Asenapine is extensively metabolized. Direct glucuronidation (mediated by UGT1A4) and cytochrome P450 (primarily CYP1A2, with contributions of 2D6 and 3A4) mediated oxidation and demethylation are the primary metabolic pathways for asenapine. In an in vivo study in humans with radio-labelled asenapine, the predominant drug-related entity in plasma was asenapine N+-glucuronide; others included N-desmethylasenapine, N-desmethylasenapine N-carbamoyl glucuronide, and unchanged asenapine in smaller amounts. Sycrest activity is primarily due to the parent compound.
Asenapine is a weak inhibitor of CYP2D6. Asenapine does not cause induction of CYP1A2 or CYP3A4 activities in cultured human hepatocytes. Co-administration of asenapine with known inhibitors, inducers or substrates of these metabolic pathways has been studied in a number of drug-drug interaction studies (see section 4.5).
Asenapine is a high clearance compound, with a clearance after intravenous administration of 52 L/h. In a mass balance study, the majority of the radioactive dose was recovered in urine (about 50%) and faeces (about 40%), with only a small amount excreted in faeces (5-16%) as unchanged compound.
Following an initial more rapid distribution phase, the terminal half-life of asenapine is approximately 24 h.

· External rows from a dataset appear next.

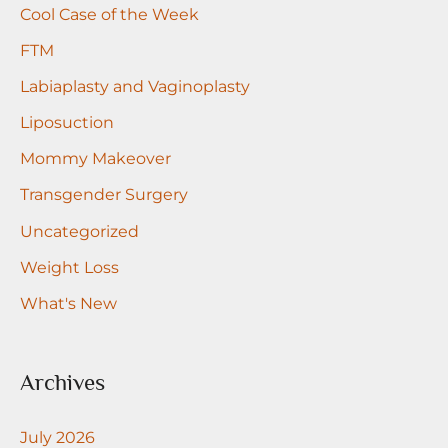
r
Cool Case of the Week
:
FTM
Labiaplasty and Vaginoplasty
Liposuction
Mommy Makeover
Transgender Surgery
Uncategorized
Weight Loss
What's New
Archives
July 2026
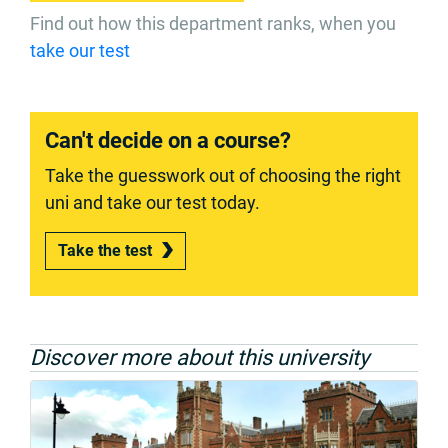
Find out how this department ranks, when you
take our test
Can't decide on a course?
Take the guesswork out of choosing the right
uni and take our test today.
Take the test
Discover more about this university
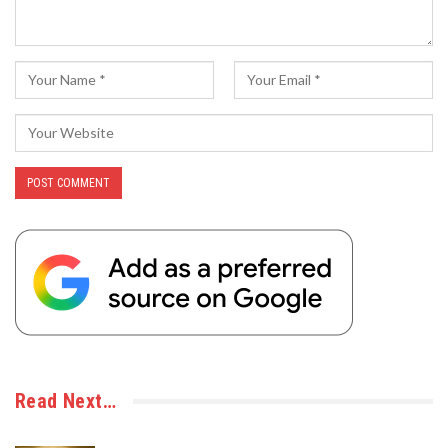
Read Next…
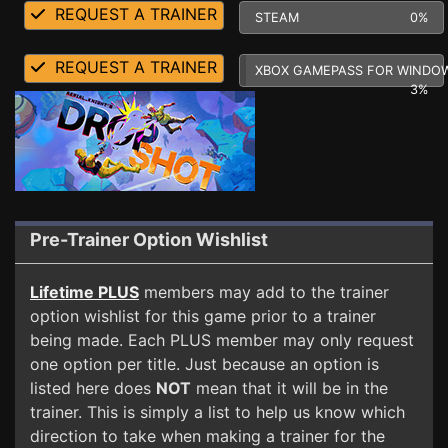
REQUEST A TRAINER
STEAM
0%
REQUEST A TRAINER
XBOX GAMEPASS FOR WINDO
3%
Pre-Trainer Option Wishlist
Lifetime PLUS
members may add to the trainer
option wishlist for this game prior to a trainer
being made. Each PLUS member may only request
one option per title. Just because an option is
listed here does
NOT
mean that it will be in the
trainer. This is simply a list to help us know which
direction to take when making a trainer for the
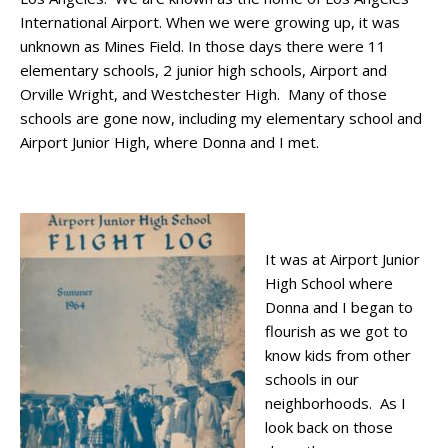
International Airport. When we were growing up, it was
unknown as Mines Field. In those days there were 11
elementary schools, 2 junior high schools, Airport and
Orville Wright, and Westchester High. Many of those
schools are gone now, including my elementary school and
Airport Junior High, where Donna and I met.
It was at Airport Junior
High School where
Donna and I began to
flourish as we got to
know kids from other
schools in our
neighborhoods. As I
look back on those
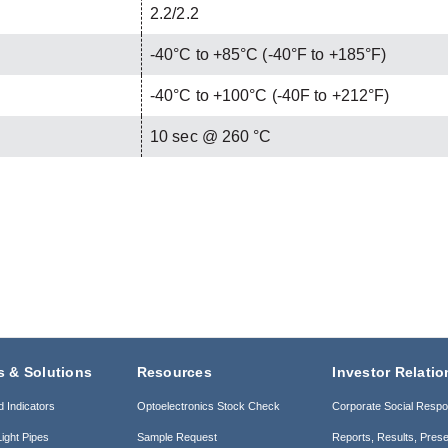
2.2/2.2
-40°C to +85°C (-40°F to +185°F)
-40°C to +100°C (-40F to +212°F)
C
10 sec @ 260 °C
s & Solutions
Resources
Investor Relatio
d Indicators
Optoelectronics Stock Check
Corporate Social Respon
ight Pipes
Sample Request
Reports, Results, Prese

Increasing the dose from 5 to 10 mg twice daily (a two-fold increase) results in less than linear (1.7 times) increases in both the extent of exposure and maximum concentration. The less than proportional increase of Cmax and AUC with dose may be attributed to limitations in the absorption capacity from the oral mucosa following sublingual administration.
During twice-daily dosing, steady-state is attained within 3 days. Overall, steady-state asenapine pharmacokinetics are similar to single-dose pharmacokinetics.

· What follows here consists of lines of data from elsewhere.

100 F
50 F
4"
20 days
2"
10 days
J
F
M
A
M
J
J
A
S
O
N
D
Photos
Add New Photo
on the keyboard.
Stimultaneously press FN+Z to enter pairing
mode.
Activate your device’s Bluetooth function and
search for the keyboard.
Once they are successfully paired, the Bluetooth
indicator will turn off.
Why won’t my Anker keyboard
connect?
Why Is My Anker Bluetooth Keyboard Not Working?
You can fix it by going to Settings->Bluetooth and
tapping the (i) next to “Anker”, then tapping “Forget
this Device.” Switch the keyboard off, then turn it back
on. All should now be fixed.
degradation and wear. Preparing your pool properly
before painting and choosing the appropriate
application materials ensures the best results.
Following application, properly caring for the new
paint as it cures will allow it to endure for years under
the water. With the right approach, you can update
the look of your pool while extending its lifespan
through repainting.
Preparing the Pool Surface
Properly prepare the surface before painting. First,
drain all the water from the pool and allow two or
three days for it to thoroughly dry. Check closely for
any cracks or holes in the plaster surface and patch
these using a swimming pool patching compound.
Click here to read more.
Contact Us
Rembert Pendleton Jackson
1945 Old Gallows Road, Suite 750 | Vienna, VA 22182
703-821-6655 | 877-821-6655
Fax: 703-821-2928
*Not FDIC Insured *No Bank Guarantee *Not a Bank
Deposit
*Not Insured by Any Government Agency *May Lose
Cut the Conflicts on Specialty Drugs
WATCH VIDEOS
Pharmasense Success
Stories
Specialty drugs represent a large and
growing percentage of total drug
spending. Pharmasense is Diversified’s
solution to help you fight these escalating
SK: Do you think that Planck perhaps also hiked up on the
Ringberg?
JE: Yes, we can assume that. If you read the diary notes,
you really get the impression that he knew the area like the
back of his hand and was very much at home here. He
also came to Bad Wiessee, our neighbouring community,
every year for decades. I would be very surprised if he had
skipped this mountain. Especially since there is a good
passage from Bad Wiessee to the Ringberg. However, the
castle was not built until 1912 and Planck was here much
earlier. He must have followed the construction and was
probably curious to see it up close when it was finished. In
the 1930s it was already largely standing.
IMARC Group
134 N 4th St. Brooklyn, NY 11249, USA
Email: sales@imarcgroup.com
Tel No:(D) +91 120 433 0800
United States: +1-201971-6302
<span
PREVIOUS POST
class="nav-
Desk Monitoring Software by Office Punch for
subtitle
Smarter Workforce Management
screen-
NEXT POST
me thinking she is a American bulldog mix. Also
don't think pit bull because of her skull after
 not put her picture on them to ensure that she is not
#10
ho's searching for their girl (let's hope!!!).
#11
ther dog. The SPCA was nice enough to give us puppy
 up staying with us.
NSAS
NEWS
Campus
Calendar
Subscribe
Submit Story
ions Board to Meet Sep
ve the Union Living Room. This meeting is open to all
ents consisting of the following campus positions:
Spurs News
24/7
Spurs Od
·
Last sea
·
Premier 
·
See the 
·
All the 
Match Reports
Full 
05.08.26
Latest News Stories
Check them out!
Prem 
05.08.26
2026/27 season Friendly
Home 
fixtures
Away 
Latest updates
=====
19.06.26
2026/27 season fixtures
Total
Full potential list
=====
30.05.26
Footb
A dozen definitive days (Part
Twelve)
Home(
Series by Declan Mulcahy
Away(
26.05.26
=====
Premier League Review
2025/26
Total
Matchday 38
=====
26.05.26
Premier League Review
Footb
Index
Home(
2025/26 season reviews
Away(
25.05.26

The pharmacokinetics of asenapine were similar among subjects with mild (Child-Pugh A) or moderate (Child-Pugh B) hepatic impairment and subjects with normal hepatic function. In subjects with severe hepatic impairment (Child-Pugh C), a 7-fold increase in asenapine exposure was observed (see section 4.2).
The pharmacokinetics of asenapine following a single dose of 5 mg asenapine were similar among subjects with varying degrees of renal impairment and subjects with normal renal function. There is no experience with asenapine in severe renal impairment patients with a creatinine clearance less than 15 mL/min.

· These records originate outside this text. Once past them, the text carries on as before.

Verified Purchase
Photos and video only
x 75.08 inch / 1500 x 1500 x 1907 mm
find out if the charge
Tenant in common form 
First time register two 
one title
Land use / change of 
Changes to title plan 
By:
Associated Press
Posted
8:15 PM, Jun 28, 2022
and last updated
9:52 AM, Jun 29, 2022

In elderly patients (between 65 and 85 years of age), exposure to asenapine is approximately 30% higher than in younger adults.
In a PK study using unflavoured sublingual tablets, at the 5 mg twice daily dose level, asenapine pharmacokinetics in adolescent patients (12 to 17 years of age, inclusive) are similar to those observed in adults. In adolescents, the 10 mg twice daily dose did not result in increased exposure compared to 5 mg twice daily.
In a second PK study using flavoured sublingual tablets, the 10 mg twice daily dose in a paediatric population (10 to 17 years of age, inclusive) resulted in an approximate dose-proportional increase in asenapine exposure compared to 5 mg twice daily.
A population pharmacokinetic analysis indicated that there is no evidence of gender-related differences in the pharmacokinetics of asenapine.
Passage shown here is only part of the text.